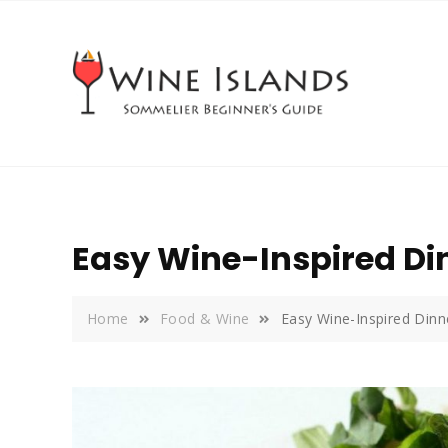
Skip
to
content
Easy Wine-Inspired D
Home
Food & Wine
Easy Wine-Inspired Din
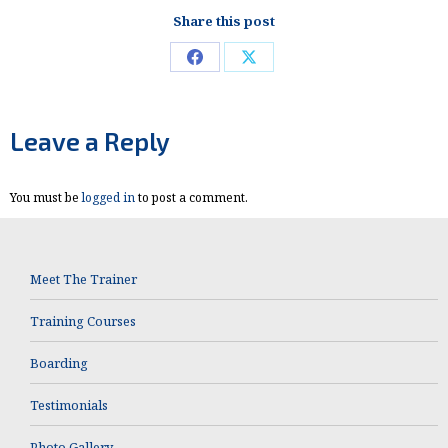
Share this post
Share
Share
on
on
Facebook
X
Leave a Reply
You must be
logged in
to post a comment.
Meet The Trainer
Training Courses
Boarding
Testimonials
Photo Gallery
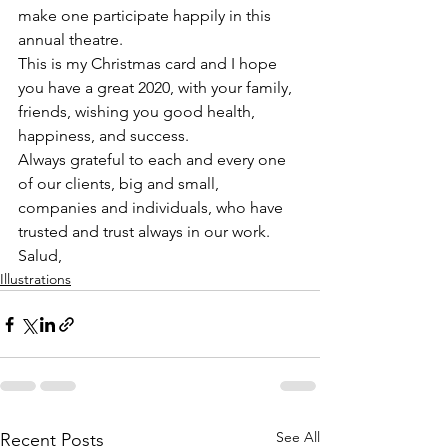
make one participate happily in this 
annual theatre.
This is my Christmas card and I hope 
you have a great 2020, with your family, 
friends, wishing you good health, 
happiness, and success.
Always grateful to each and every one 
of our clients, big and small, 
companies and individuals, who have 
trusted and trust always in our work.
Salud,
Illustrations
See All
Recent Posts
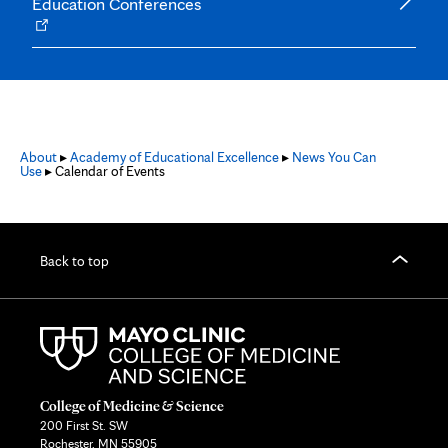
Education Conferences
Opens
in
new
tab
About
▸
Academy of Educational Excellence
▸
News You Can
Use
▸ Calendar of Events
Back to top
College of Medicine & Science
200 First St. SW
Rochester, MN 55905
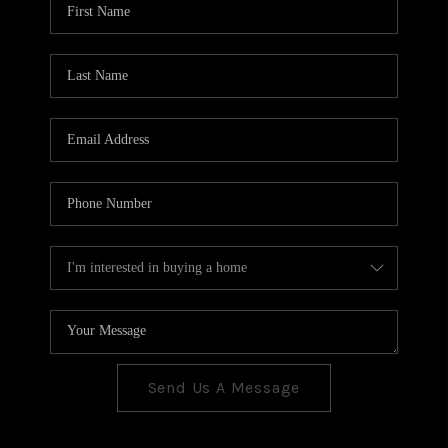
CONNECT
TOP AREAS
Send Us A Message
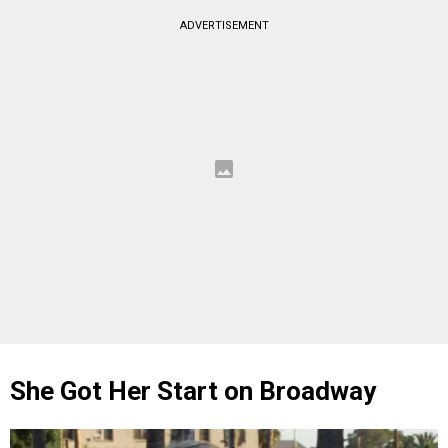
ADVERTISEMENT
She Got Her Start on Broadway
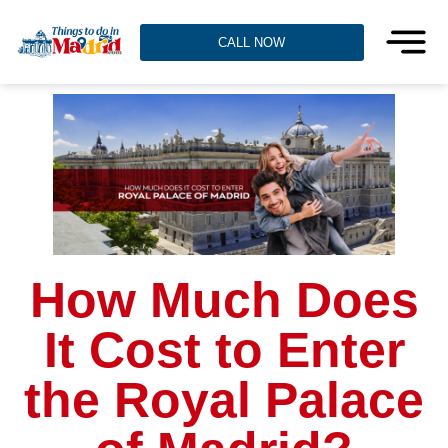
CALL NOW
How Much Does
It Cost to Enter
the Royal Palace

--

__Exercise__
Your answer should reproduce each line of the listing that holds the word "Wine".

__Result of this task__
Easy Wine-Inspired D
Food & Wine
Easy Wine-Inspired Din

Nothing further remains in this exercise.